The reason behind is that the EMA method is more stringent then the FDA. This is best explained by the "implied BE limits". Read Helmut's excellent lectures about sample size planning to get further insight.

Hi Srinetram,

❝ Study meant for EMEA will need higher number of volunteers…
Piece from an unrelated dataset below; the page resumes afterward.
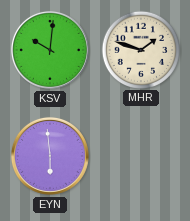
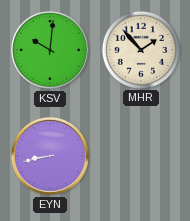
MHR: 1:48 -> 1:53
EYN: 5:59 -> 8:43
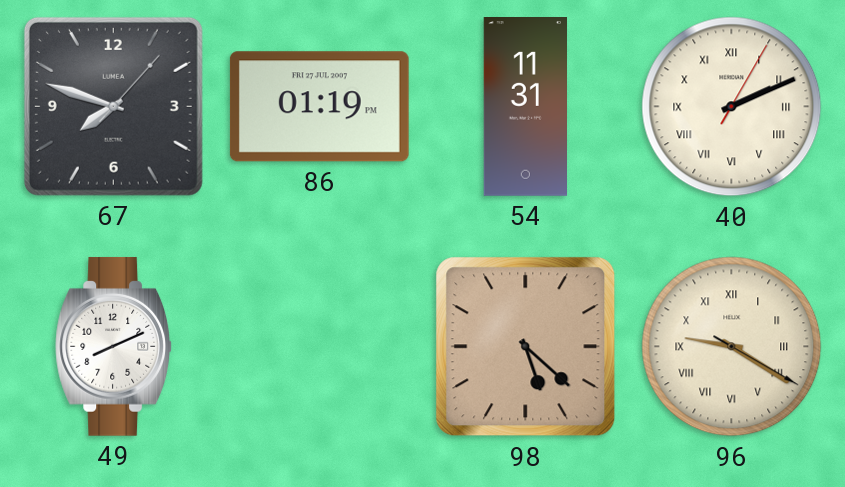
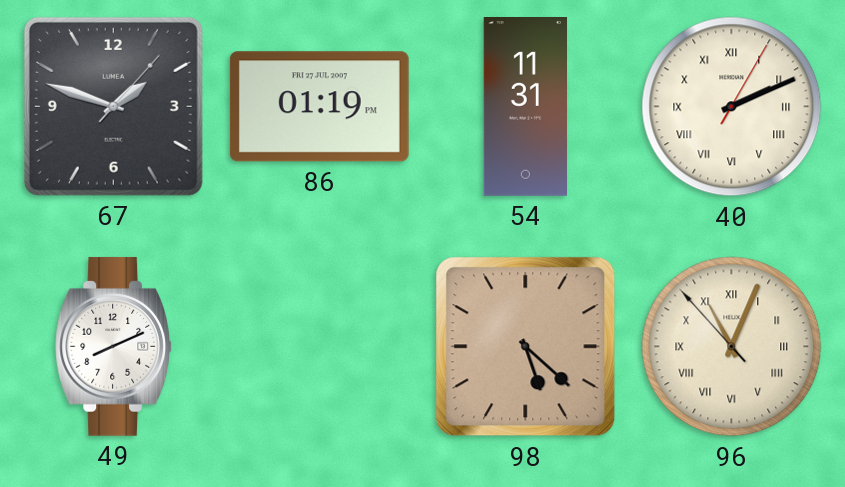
67: 7:48 -> 1:48
96: 9:20 -> 11:03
Since 2005 EMEA is called EMA. You are right about the sample sizes. However, your reasons are wrong (see Detlew’s post). Example: T/R 0.90 (suggested by the two Lászlós), 80% power; designs (1) RTRT|TRTR, (2) RTR|TRT, (3) TRR|RRT|RTR. R-code at the end.

CV%  design  FDA  EMA
40     (1)   24   30
       (2)   38   46
       (3)   33   42
50     (1)   22   28
       (2)   34   42
       (3)   30   39
60     (1)   24   32
       (2)   36   48
       (3)   33   48

• Sample sizes for the EMA are always higher than the ones for the FDA.
  
• Sample sizes show a minimum at ~50% CV_wR. At higher CVs the restriction on the PE cuts in.
  
• The increase is more pronounced for the EMA because you are not allowed to scale the acceptance range to more than to 69.84–143.19% if CV_wR >50%.

---

library(PowerTOST)
theta0 <- 0.90
target <- 0.80
CVwR   <- c(30, 40, 50, 60, 100)
design <- c("2x2x4", "2x2x3", "2x3x3")
expl   <- c("2-seq. 4-per. (full)",
            "2-seq. 3-per. (full)",
            "3-seq. 3-per. (partial)")
rows   <- length(CVwR)*length(design)
res    <- data.frame(CV=rep(CVwR, each=length(design)),
                     design=rep(design, length(CVwR)),
                     explanation=rep(expl, length(CVwR)),
                     n.FDA=integer(rows), pwr.FDA=numeric(rows),
                     n.EMA=integer(rows), pwr.EMA=numeric(rows),
                     stringsAsFactors=FALSE)
i      <- 0
pb     <- txtProgressBar(min=0, max=1, char="\u2588", style=3)
for (j in seq_along(CVwR)) {
  for (k in seq_along(design)) {
    i <- i + 1
    tmp <- sampleN.RSABE(CV=res[i, "CV"]/100, theta0=theta0,
                         targetpower=target, design=res[i, "design"],
                         details=FALSE, print=FALSE)
    res[i, "n.FDA"]   <- tmp[["Sample size"]]
    res[i, "pwr.FDA"] <- round(tmp[["Achieved power"]], 4)
    tmp <-  sampleN.scABEL(CV=res[i, "CV"]/100, theta0=theta0,
                           targetpower=target, design=res[i, "design"],
                           details=FALSE, print=FALSE)
    res[i, "n.EMA"]   <- tmp[["Sample size"]]
    res[i, "pwr.EMA"] <- round(tmp[["Achieved power"]], 4)
    setTxtProgressBar(pb, i/nrow(res))
  }
} # simulating 100,000 studies in each scenario
close(pb)
names(res)[1] <- "CV(%)"
res$design[which(res$design == "2x2x4")] <- "RTRT|TRTR"
res$design[which(res$design == "2x2x3")] <- "RTR|TRT"
res$design[which(res$design == "2x3x3")] <- "TRR|RRT|RTR"
names(res)[3] <- "type of replice design"
names(res)[4] <- "FDA (n)"
names(res)[5] <- "FDA (pwr)"
names(res)[6] <- "EMA (n)"
names(res)[7] <- "EMA (pwr)"
print(res, row.names=FALSE)

Gives:

 CV(%)      design  type of replice design FDA (n) FDA (pwr) EMA (n) EMA (pwr)
    30   RTRT|TRTR    2-seq. 4-per. (full)      32    0.8167      34    0.8028
    30     RTR|TRT    2-seq. 3-per. (full)      46    0.8064      50    0.8016
    30 TRR|RRT|RTR 3-seq. 3-per. (partial)      45    0.8034      54    0.8159
    40   RTRT|TRTR    2-seq. 4-per. (full)      24    0.8052      30    0.8066
    40     RTR|TRT    2-seq. 3-per. (full)      38    0.8124      46    0.8073
    40 TRR|RRT|RTR 3-seq. 3-per. (partial)      33    0.8084      42    0.8006
    50   RTRT|TRTR    2-seq. 4-per. (full)      22    0.8027      28    0.8143
    50     RTR|TRT    2-seq. 3-per. (full)      34    0.8020      42    0.8035
    50 TRR|RRT|RTR 3-seq. 3-per. (partial)      30    0.8023      39    0.8076
    60   RTRT|TRTR    2-seq. 4-per. (full)      24    0.8195      32    0.8101
    60     RTR|TRT    2-seq. 3-per. (full)      36    0.8111      48    0.8044
    60 TRR|RRT|RTR 3-seq. 3-per. (partial)      33    0.8171      48    0.8176
   100   RTRT|TRTR    2-seq. 4-per. (full)      40    0.8073      68    0.8032
   100     RTR|TRT    2-seq. 3-per. (full)      58    0.8023     102    0.8033
   100 TRR|RRT|RTR 3-seq. 3-per. (partial)      60    0.8073     102    0.8028

Note the extreme increase in sample sizes for the EMA’s method if CV_wR gets large.